Polynomials.jl
A module for multivariate polynomials with a dense representation: coefficients stored in a fixed order defined by a MultiindexSet (Grlex‑sorted). Built on Multiindices.jl.
Main Type
mutable struct DensePolynomial{T} <: AbstractPolynomial{T}
coeffs::Vector{T}
multiindex_set::MultiindexSet
endcoeffs: one coefficient per monomial in the set.multiindex_set: sorted set of exponent vectors (columns = monomials).
Constructors
| Constructor | Description |
|---|---|
DensePolynomial(dict::Dict{Vector{Int},T}) | From dictionary (exponent → coeff). Set built from keys. |
DensePolynomial(dict, mset::MultiindexSet) | Fill existing set; keys must be in mset. |
polynomial_from_pairs(::Type{DensePolynomial{T}}, pairs) | From vector of exp => coeff. |
polynomial_from_dict(::Type{DensePolynomial}, args...) | Alias for DensePolynomial(args...). |
zero(DensePolynomial{T}, mset::MultiindexSet) | Zero polynomial with given monomial basis. |
similar_poly(dict, poly::DensePolynomial, nvars) | New polynomial of same type as poly, using dict. Empty dict → empty set. |
Examples:
p = DensePolynomial(Dict([1,0]=>2.0, [0,1]=>-3.0))
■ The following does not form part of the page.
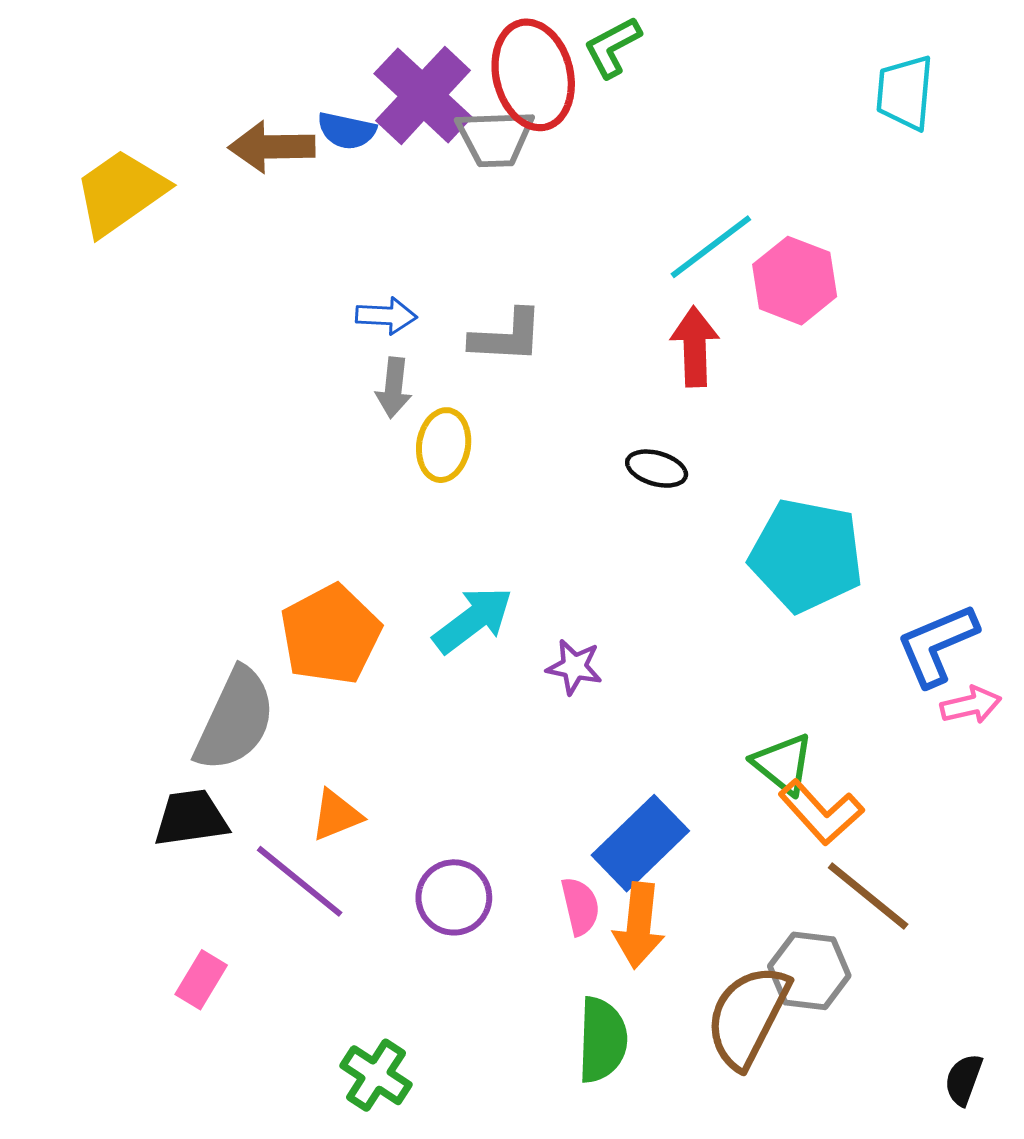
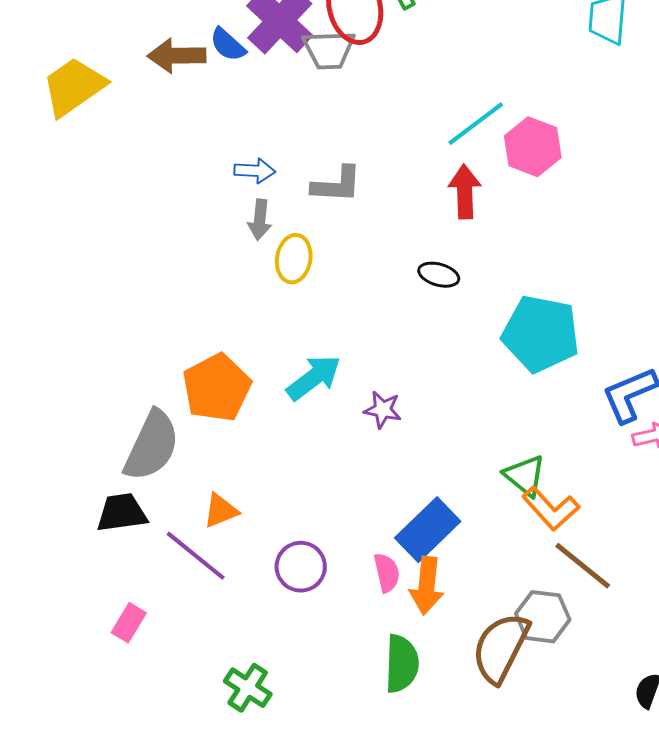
blue semicircle: (347, 131) -> (228, 45), turned 30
pairs = [Vector{Int}([2,0])=>1.5, [0,1]=>-0.5]
p2 = polynomial_from_pairs(DensePolynomial{Float64}, pairs)
mset = MultiindexSet([[0,0],[1,0],[0,1]])
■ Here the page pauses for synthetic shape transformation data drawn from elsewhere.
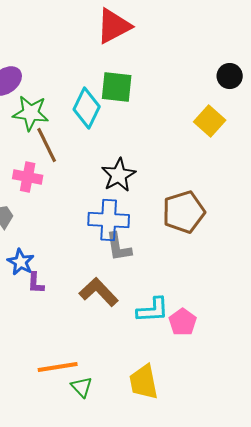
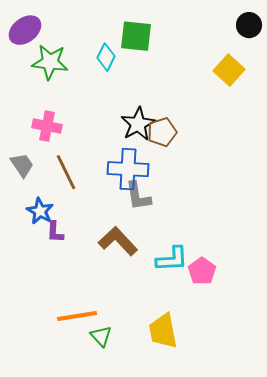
cyan diamond: (87, 108) -> (106, 57), size x0.7
brown line: (47, 145) -> (66, 172), moved
brown pentagon: (184, 212) -> (162, 132), moved, size x0.7

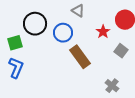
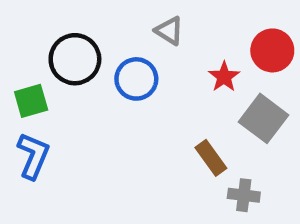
gray square: (121, 51) -> (264, 118), size x1.5
brown rectangle: (80, 57) -> (211, 158), moved, size x0.7
gray cross: (112, 86) -> (244, 195), turned -32

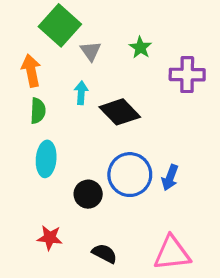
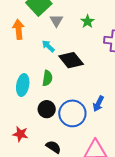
cyan arrow: (81, 93) -> (48, 46), turned -56
green semicircle: (38, 111) -> (47, 78), moved
blue circle: (130, 175) -> (72, 113), moved

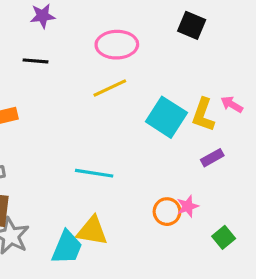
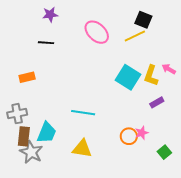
pink ellipse: (117, 45) -> (97, 32), turned 45
yellow line: (110, 88) -> (135, 36), moved
cyan trapezoid: (67, 247) -> (47, 133), moved

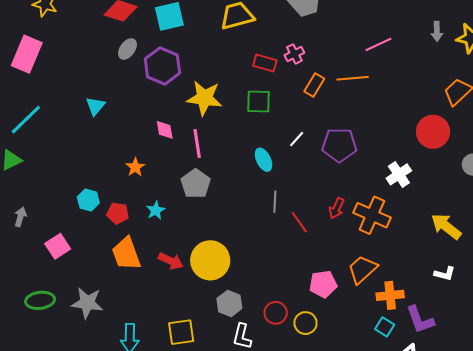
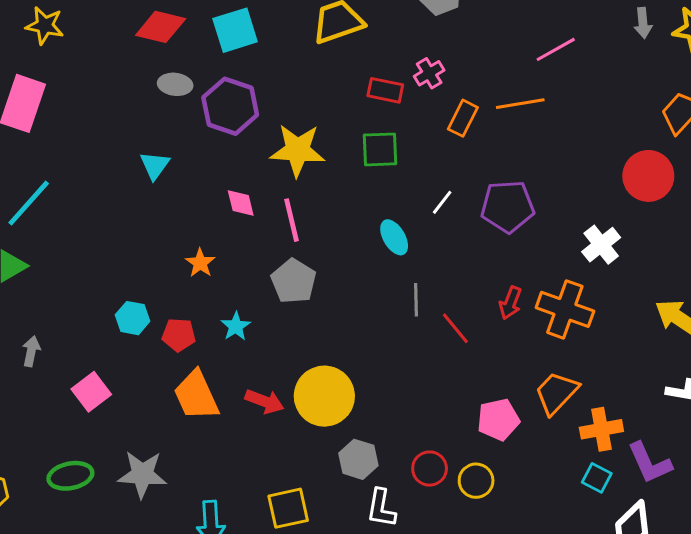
gray ellipse: (127, 49) -> (175, 84), turned 65
cyan triangle: (95, 106) -> (155, 165), moved

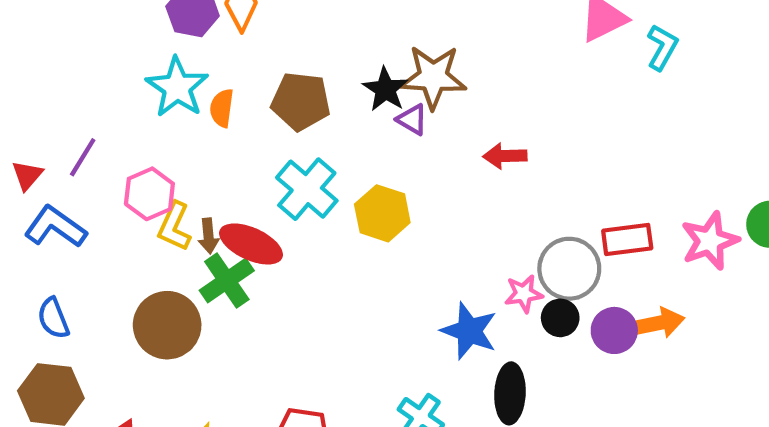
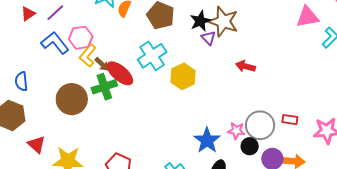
blue L-shape: (55, 227) -> (55, 43), moved
brown arrow: (209, 236) -> (102, 64), turned -56
red rectangle: (627, 239) -> (290, 120), size x0.7

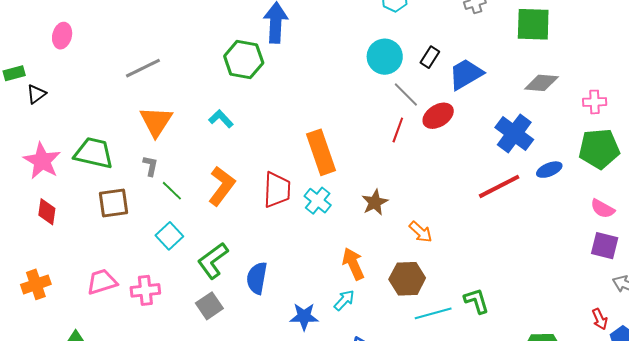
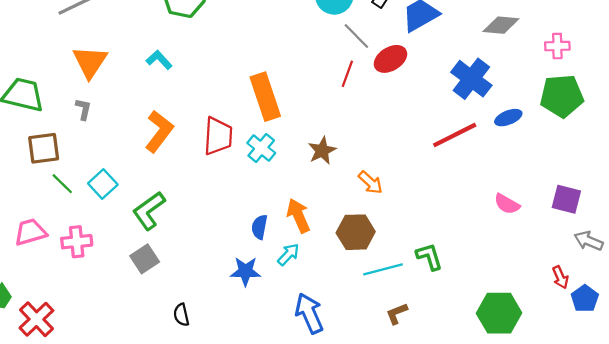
green line: (172, 191) -> (62, 184), moved
pink semicircle: (603, 209) -> (507, 204), moved
blue semicircle: (257, 278) -> (259, 227), moved, size x0.7

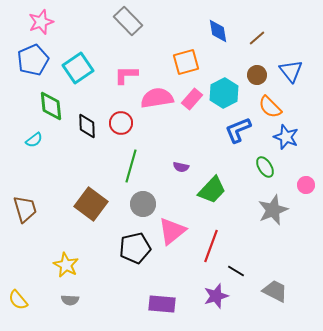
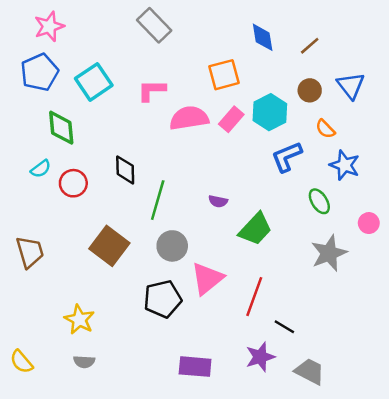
orange semicircle: (270, 107) -> (325, 129), size x0.7
red circle: (121, 123) -> (73, 183), moved
black diamond: (87, 126) -> (125, 170), moved
gray trapezoid: (275, 291) -> (310, 371), moved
z = zero(DensePolynomial{Float64}, mset) # three zero coefficientsBasic Accessors
coeffs(p),multiindex_set(p),nvars(p),length(p),eltype(p)
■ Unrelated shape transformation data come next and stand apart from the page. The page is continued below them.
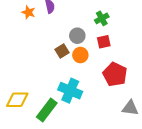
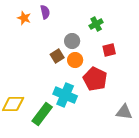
red square: (104, 42) -> (109, 50), moved
red pentagon: (115, 74) -> (95, 79), moved

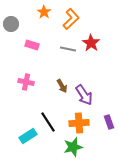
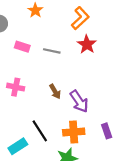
orange L-shape: (71, 19) -> (80, 18), moved
gray line: (68, 49) -> (52, 51), moved

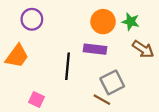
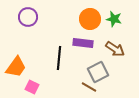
brown arrow: (143, 49) -> (115, 49), moved
orange trapezoid: (17, 56) -> (16, 67), moved

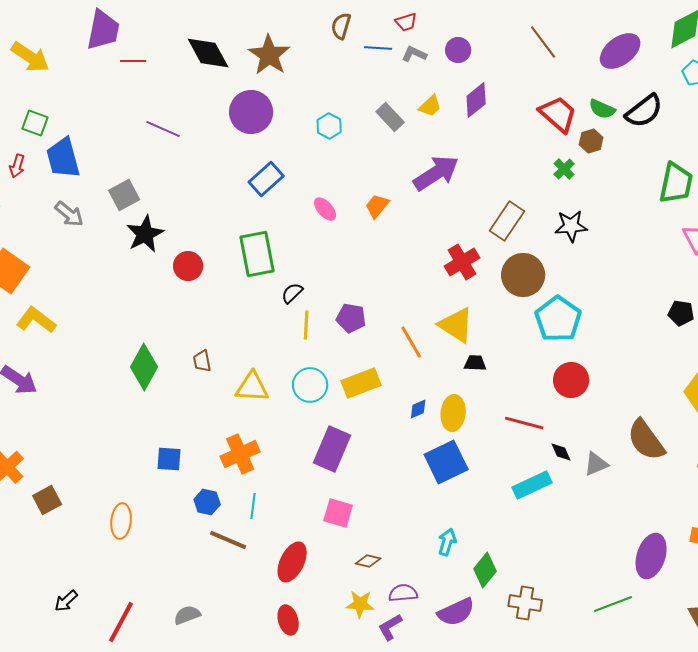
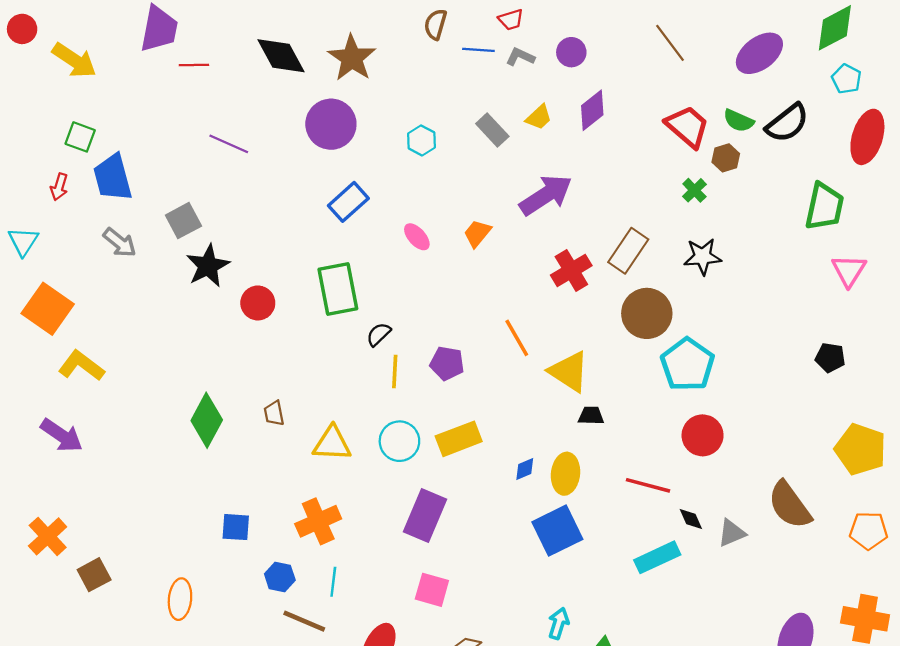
red cross: (462, 262) -> (571, 270), moved
orange line: (411, 342) -> (517, 338), moved

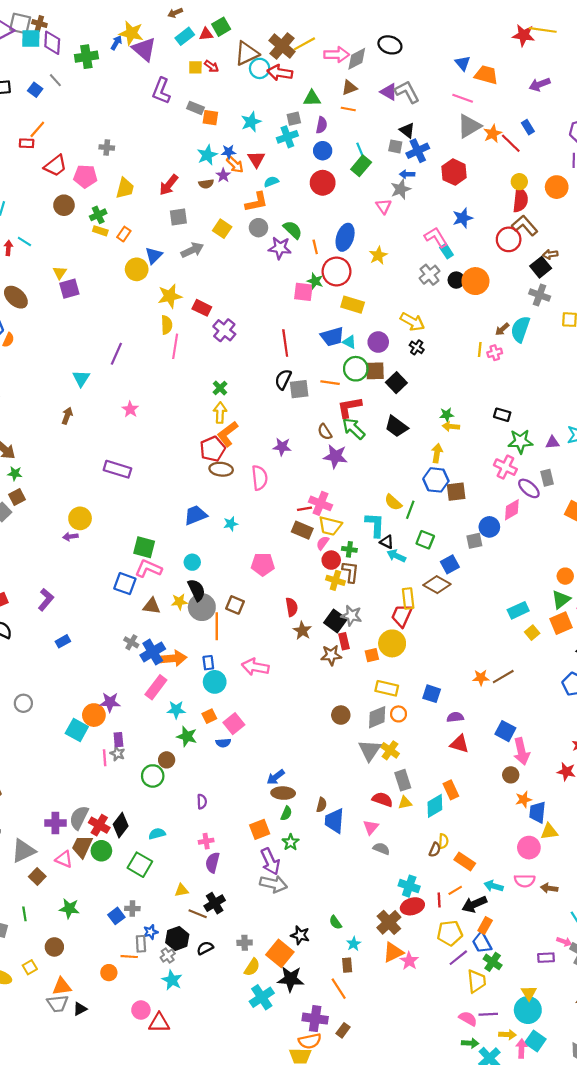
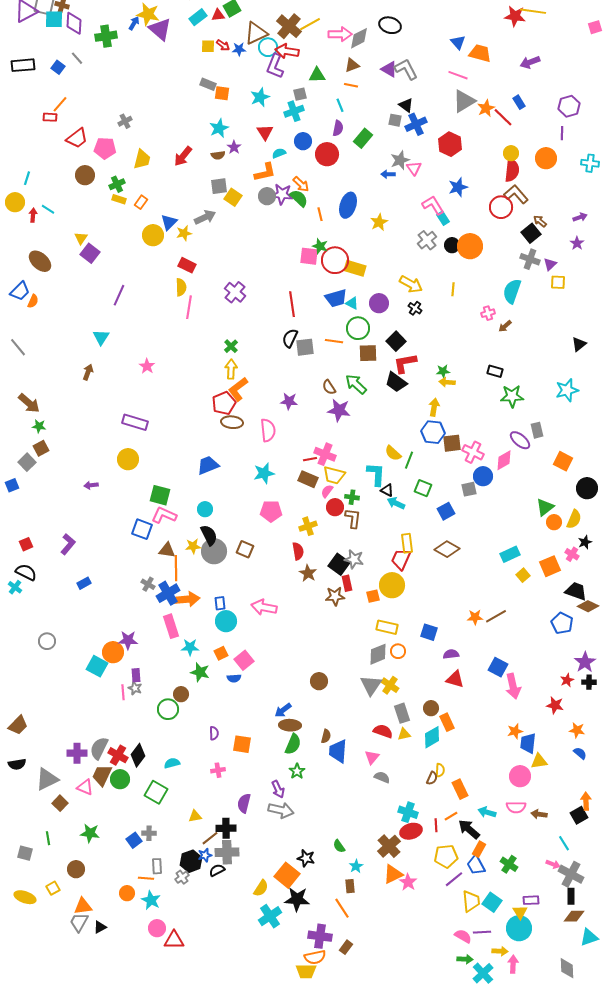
purple L-shape: (161, 91) -> (275, 66), moved
purple semicircle: (322, 125) -> (338, 128), moved
gray cross: (107, 147) -> (125, 121), turned -32
cyan line: (360, 150) -> (340, 105), moved
blue circle: (323, 151) -> (303, 141), moved
blue star: (229, 152) -> (239, 49), moved
orange arrow: (235, 165) -> (301, 184), moved
blue arrow: (407, 174) -> (388, 174), moved
pink triangle: (384, 206) -> (414, 168), moved
gray square: (178, 217) -> (219, 186), moved
purple star: (280, 248) -> (282, 194), moved
brown arrow: (550, 254) -> (540, 221), turned 48
red circle: (337, 271) -> (335, 260), moved
purple square: (69, 289) -> (90, 253), turned -36
yellow star: (170, 296) -> (184, 233), moved, size x0.7
red rectangle: (202, 308) -> (187, 265), moved
brown arrow: (502, 329) -> (505, 326), moved
yellow line: (480, 350) -> (453, 289), moved
purple line: (116, 354) -> (119, 295), moved
brown square: (375, 371) -> (368, 353), moved
red L-shape: (349, 407) -> (405, 363), moved
purple triangle: (552, 442) -> (550, 264), moved, turned -40
pink cross: (505, 467) -> (473, 452), moved
yellow circle: (80, 518) -> (128, 459), moved
cyan star: (231, 524) -> (264, 473), moved, size x1.5
yellow cross: (335, 580) -> (308, 526), moved, turned -36
brown diamond: (437, 585) -> (447, 549), moved
green triangle: (561, 600) -> (545, 507), moved
orange line: (217, 626) -> (176, 568), moved
pink rectangle: (156, 687) -> (171, 626), turned -55
brown circle: (341, 715) -> (319, 681), moved
brown circle: (511, 775) -> (431, 708), moved
green semicircle: (286, 813) -> (293, 744), size x1.5
orange square: (260, 829) -> (242, 744), moved, turned 30
purple arrow: (270, 861) -> (278, 789), size x0.7
orange rectangle: (465, 861) -> (460, 789), turned 30
purple semicircle: (213, 863) -> (244, 803), moved
black cross: (215, 903) -> (226, 828), turned 30
black arrow: (474, 904) -> (469, 829), turned 65
brown line: (198, 914) -> (210, 838), turned -60
blue star: (151, 932) -> (205, 855), moved
gray cross: (245, 943) -> (227, 852), moved, size x1.6
purple rectangle: (546, 958) -> (531, 900), moved
green cross: (493, 962) -> (509, 864), moved
cyan star: (172, 980) -> (151, 900), moved
gray trapezoid: (58, 1004) -> (79, 922), turned 125
cyan square: (535, 1041) -> (492, 902), moved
Term Lookup & Coefficient Access
| Function | Description |
|---|---|
find_in_multiindex_set(p, exp) | Column index of exp in set, or nothing. |
has_term(p, exp) | true if exponent exists in basis (coeff may be zero). |
coefficient(p, exp) | Coefficient (zero if exponent absent). |
find_term(p, exp) | Same as find_in_multiindex_set. |
coefficient(p, [1,0]) # 2.0
has_term(p, [1,1]) # falseEvaluation
Scalar
evaluate(poly, vals::Vector{<:Number})Evaluates polynomial at given variable values.
evaluate(p, [1.5, 2.0]) # 2*1.5^2 + (-3)*2.0 = -1.5Component (tuple coefficients)
evaluate(poly, vals, idx) # evaluate idx‑th component of tuple‑valued coefficients
extract_component(poly, idx) → DensePolynomial{<:Number}p_vec = DensePolynomial(Dict([1,0]=>(1.0,2.0), [0,1]=>(3.0,4.0)))
evaluate(p_vec, [2.0,3.0], 1) # 11.0
p1 = extract_component(p_vec, 1) # polynomial with coeffs 1.0 and 3.0Iterating Non‑Zero Terms
each_term(p) yields (exponent_vector, coefficient) for every term with !iszero(coeff).
for (exp, coeff) in each_term(p)
println("$exp → $coeff")
endComplete Example
using .Polynomials
# Build polynomial
p = DensePolynomial(Dict(
[2,0] => 3.0,
[1,1] => -2.5,
[0,2] => 1.0
))
# Inspect
println("Variables: ", nvars(p)) # 2
println("Monomials: ", collect(eachcol(multiindex_set(p).exponents)))
# Evaluate
val = evaluate(p, [2.0, 3.0]) # 3.0*(2.0^2) -2.5*(2.0*3.0) + 1.0*(3.0^2) = 6.0
# Coefficient lookup
c = coefficient(p, [1,1]) # -2.5
# Iterate terms
for (exp, coeff) in each_term(p)
println("x^$(exp[1]) y^$(exp[2]) : $coeff")
endNotes
- Dense representation is efficient when polynomial uses most monomials in the basis.
- All sets are Grlex‑sorted (see
Multiindices.jl). - For very sparse polynomials, consider a sparse representation (not provided).